Another limitation is the incidence of false positive results even with the use of gas chromatography or
mass spectrometry confirmation testing. Meconium screens are not reliable for PCP exposure – the use of dextromethorphine
(Robitussin) cough medicine is enough to make the PCP screen positive. The meconium screen would
also be positive for amphetamines in the case of prescription use of stimulants such as Adderall and Desoxyn.
These drugs are not recommended for use in pregnancy (Category C) as alternative treatments are readily available
for their indications.
But the most common reason for failure to obtain a drug test is denial, usually based on stereotyping of
the mother and fear of offending the favored (insured) patient. Patients are in denial, their families are in denial,
and often healthcare workers join them in the assurance that everything must be just fine. A good mother like her
couldn’t possibly be using illegal drugs. Denial is generally discouraged in the medical field since lives are at risk
if a serious diagnosis is missed.
8. Denial Doesn’t Work
Denial on a societal scale is just as dangerous as denial on an individual level. Our reluctance to ‘label’
drug affected children results in a complete inability to assist them since we do not know who they are. Universal
drug testing of neonates would break down barriers to treatment and intervention for children and their families.
Family drug courts could assure compliance with treatment on the part of parents and assemble the wide range of
services and programs that could prevent the disintegration of these fragile families.
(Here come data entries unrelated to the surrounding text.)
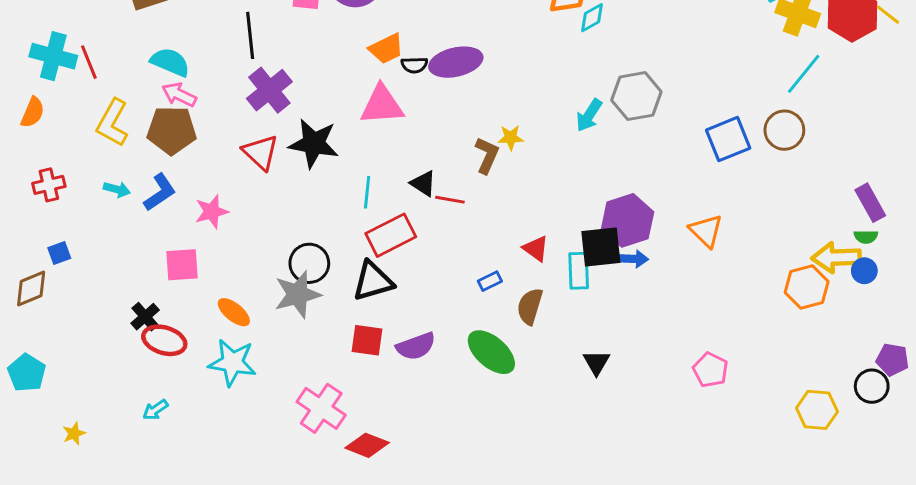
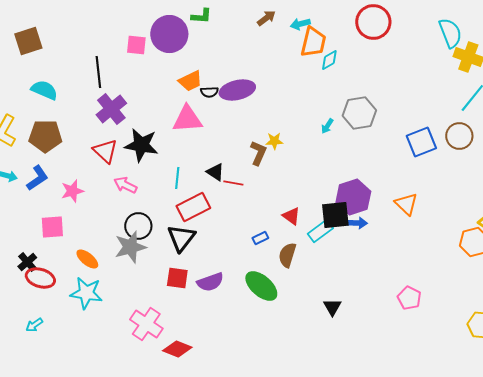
pink arrow: (179, 95) -> (125, 185), moved
cyan arrow: (589, 115) -> (327, 126), size x0.7
cyan rectangle: (579, 271) -> (320, 231), turned 55
black triangle: (373, 281) -> (181, 238), turned -36
black triangle: (596, 362) -> (332, 307), moved

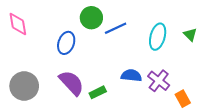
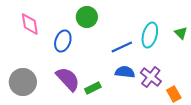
pink diamond: (18, 24) -> (30, 24), moved
blue line: (116, 28) -> (122, 47), moved

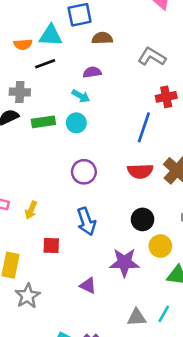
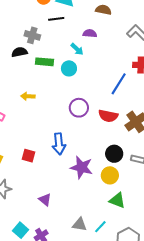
purple circle: (84, 172) -> (79, 108), moved
yellow arrow: (31, 210) -> (28, 96), moved, turned 56
black circle: (143, 219) -> (114, 154), moved
purple star: (124, 262) -> (82, 167), moved
purple triangle: (88, 286) -> (45, 200), moved

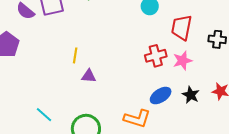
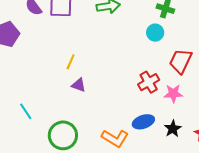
red cross: (156, 56) -> (149, 82), turned -30

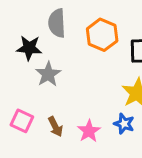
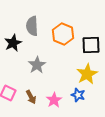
black star: (29, 48) -> (13, 43), turned -30
gray star: (48, 74) -> (37, 65), moved

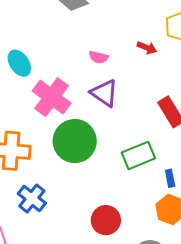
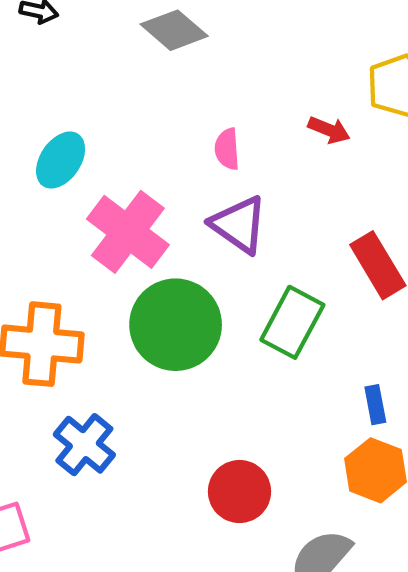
pink semicircle: (98, 57) -> (227, 149), turned 72
cyan ellipse: (19, 63) -> (61, 160), turned 68
green rectangle: (138, 155) -> (292, 322), moved, turned -40

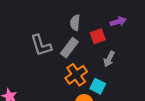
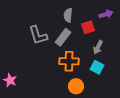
orange cross: (76, 75) -> (69, 61), turned 36
cyan square: (98, 86) -> (97, 67), moved

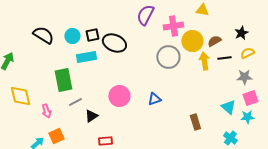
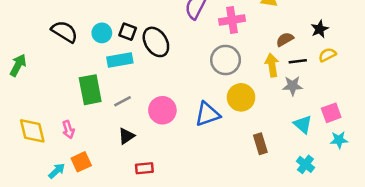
black square: (92, 35) -> (128, 32), turned 32
yellow circle: (192, 41) -> (241, 97), moved
black ellipse: (114, 43) -> (156, 42), turned 35
gray star: (244, 77) -> (293, 86), moved
yellow diamond: (20, 96) -> (32, 131), moved
blue triangle: (154, 99) -> (208, 114), size x1.5
gray line: (75, 102) -> (122, 101), moved
cyan star: (247, 117) -> (339, 140), moved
When affected children are missed, opportunities for intervention are missed. We lose opportunities to
impact the child and family with drug treatment options, prevent child abuse and neglect, improve cognitive performance
and prevent academic failure. We miss the opportunity to prevent second generation drug abuse in these
children as they grow up with poor self esteem and fall into delinquency. Universal drug testing offers us an inroad
to identify and assist families and children at risk. We would be remiss if we fail to take action.